Restate all the lines below word for word, but omit the pictures.

The input: Begin

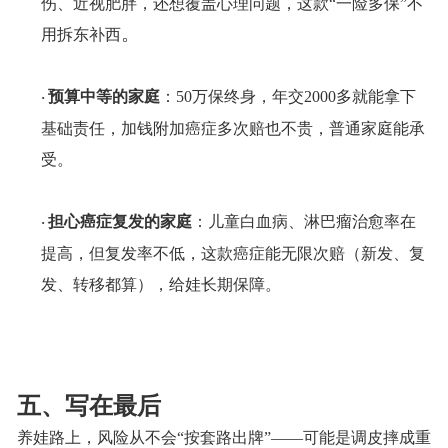
伤、近视肥胖，还想覆盖心理问题，这款
“一险多保”不
。
用拆东补西
预算中等的家庭
：
50万保终身，年交2000多就能拿下
·
基础责任，加钱附加癌症多次赔也不贵，普通家庭能承
受。
担心癌症复发的家庭
：儿童白血病、淋巴瘤治愈率在
·
提高，但复发率不低，这款癌症能无限次赔（新发、复
发、转移都算），给娃长期保障。
五、写在最后
养娃路上，风险从不会
“按套路出牌”——可能是调皮摔成重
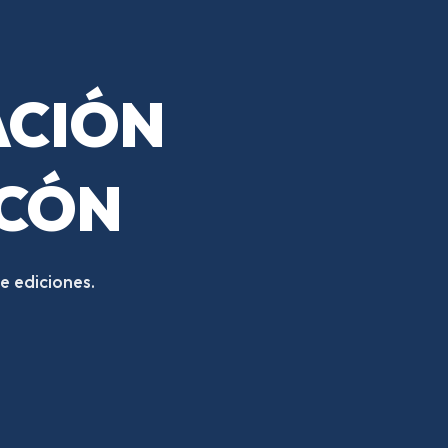
ACIÓN
RCÓN
e ediciones.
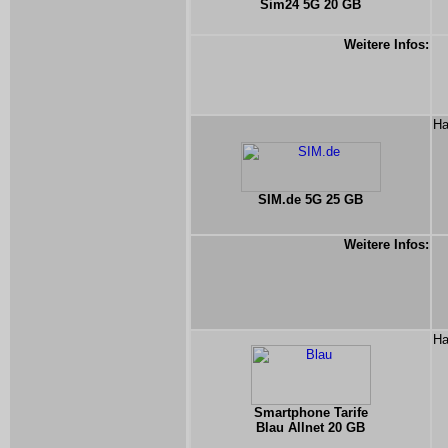
Sim24 5G 20 GB
Weitere Infos:
Ha
SIM.de 5G 25 GB
Weitere Infos:
Ha
Smartphone Tarife
Blau Allnet 20 GB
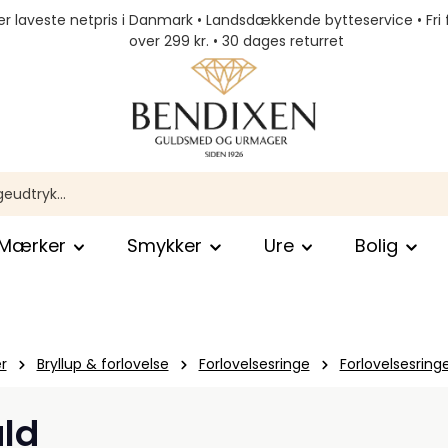
r laveste netpris i Danmark • Landsdækkende bytteservice • Fri 
over 299 kr. • 30 dages returret
Mærker
Smykker
Ure
Bolig
r
Bryllup & forlovelse
Forlovelsesringe
Forlovelsesring
uld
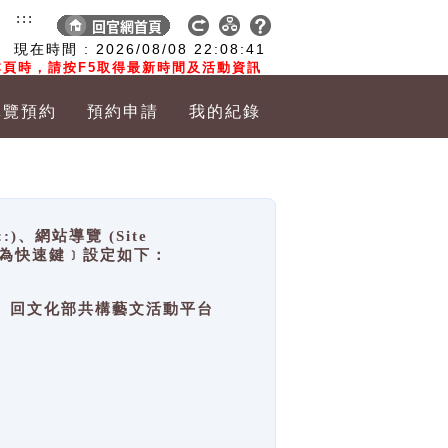
:::
現在時間 :
2026/08/08
22:08:41
頁時，請按F5取得最新時間及活動資訊
導覽預約
預約申請
我的紀錄
網站導覽 (Site
y，也稱為快速鍵﹞設定如下：
回官網首頁、回文化部共構藝文活動平台
。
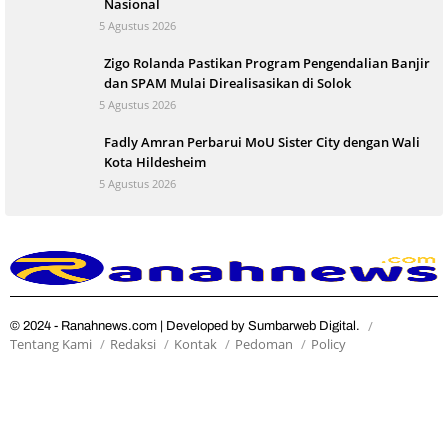
Nasional
5 Agustus 2026
Zigo Rolanda Pastikan Program Pengendalian Banjir
dan SPAM Mulai Direalisasikan di Solok
5 Agustus 2026
Fadly Amran Perbarui MoU Sister City dengan Wali
Kota Hildesheim
5 Agustus 2026
© 2024 - Ranahnews.com | Developed by Sumbarweb Digital.
Tentang Kami
Redaksi
Kontak
Pedoman
Policy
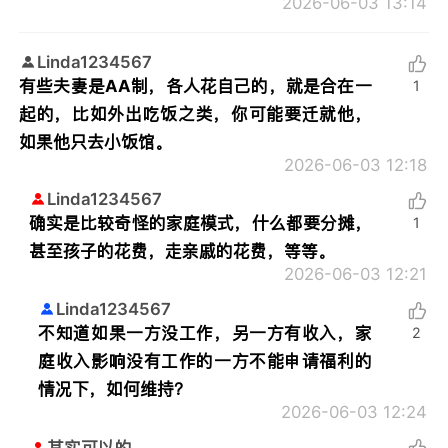
2026-06-03 13:14
Linda1234567
有些夫妻是AA制，各人花自己的，就是合在一
1
起的，比如外出吃饭之类，你可能要迁就他，
如果他只去小饭馆。
2026-06-03 12:18
Linda1234567
确实是比较奇怪的家庭模式，什么都要分摊，
1
甚至孩子的花费，走亲戚的花费，等等。
2026-06-03 12:21
Linda1234567
不知道如果一方没工作，另一方有收入，家
2
庭收入影响没有工作的一方不能申请福利的
情况下，如何维持？
2026-06-03 12:24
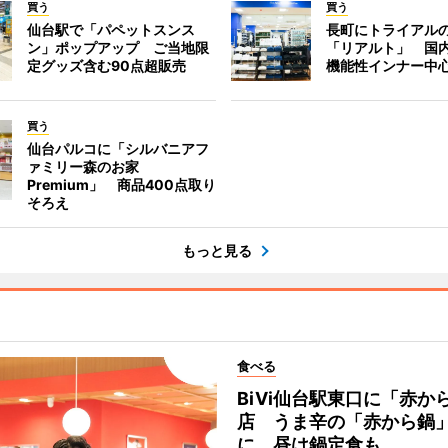
買う
買う
仙台駅で「パペットスンス
長町にトライアル
ン」ポップアップ ご当地限
「リアルト」 国
定グッズ含む90点超販売
機能性インナー中
買う
仙台パルコに「シルバニアフ
ァミリー森のお家
Premium」 商品400点取り
そろえ
もっと見る
食べる
BiVi仙台駅東口に「赤か
店 うま辛の「赤から鍋
に、昼は鍋定食も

The input: End

#### Response for this exercise
伤、近视肥胖，还想覆盖心理问题，这款
“一险多保”不
。
用拆东补西
预算中等的家庭
：
50万保终身，年交2000多就能拿下
·
基础责任，加钱附加癌症多次赔也不贵，普通家庭能承
受。
担心癌症复发的家庭
：儿童白血病、淋巴瘤治愈率在
·
提高，但复发率不低，这款癌症能无限次赔（新发、复
发、转移都算），给娃长期保障。
五、写在最后
养娃路上，风险从不会
“按套路出牌”——可能是调皮摔成重
ACIÓN
RCÓN
e ediciones.
Sim24 5G 20 GB
Weitere Infos:
Ha
SIM.de 5G 25 GB
Weitere Infos:
Ha
Smartphone Tarife
Blau Allnet 20 GB
r laveste netpris i Danmark • Landsdækkende bytteservice • Fri 
over 299 kr. • 30 dages returret
Mærker
Smykker
Ure
Bolig
r
Bryllup & forlovelse
Forlovelsesringe
Forlovelsesring
uld
:::
現在時間 :
2026/08/08
22:08:41
頁時，請按F5取得最新時間及活動資訊
導覽預約
預約申請
我的紀錄
網站導覽 (Site
y，也稱為快速鍵﹞設定如下：
回官網首頁、回文化部共構藝文活動平台
。
Nasional
5 Agustus 2026
Zigo Rolanda Pastikan Program Pengendalian Banjir
dan SPAM Mulai Direalisasikan di Solok
5 Agustus 2026
Fadly Amran Perbarui MoU Sister City dengan Wali
Kota Hildesheim
5 Agustus 2026
© 2024 - Ranahnews.com | Developed by Sumbarweb Digital.
Tentang Kami
Redaksi
Kontak
Pedoman
Policy
2026-06-03 13:14
Linda1234567
有些夫妻是AA制，各人花自己的，就是合在一
1
起的，比如外出吃饭之类，你可能要迁就他，
如果他只去小饭馆。
2026-06-03 12:18
Linda1234567
确实是比较奇怪的家庭模式，什么都要分摊，
1
甚至孩子的花费，走亲戚的花费，等等。
2026-06-03 12:21
Linda1234567
不知道如果一方没工作，另一方有收入，家
2
庭收入影响没有工作的一方不能申请福利的
情况下，如何维持？
2026-06-03 12:24
買う
買う
仙台駅で「パペットスンス
長町にトライアル
ン」ポップアップ ご当地限
「リアルト」 国
定グッズ含む90点超販売
機能性インナー中
買う
仙台パルコに「シルバニアフ
ァミリー森のお家
Premium」 商品400点取り
そろえ
もっと見る
食べる
BiVi仙台駅東口に「赤か
店 うま辛の「赤から鍋
に、昼は鍋定食も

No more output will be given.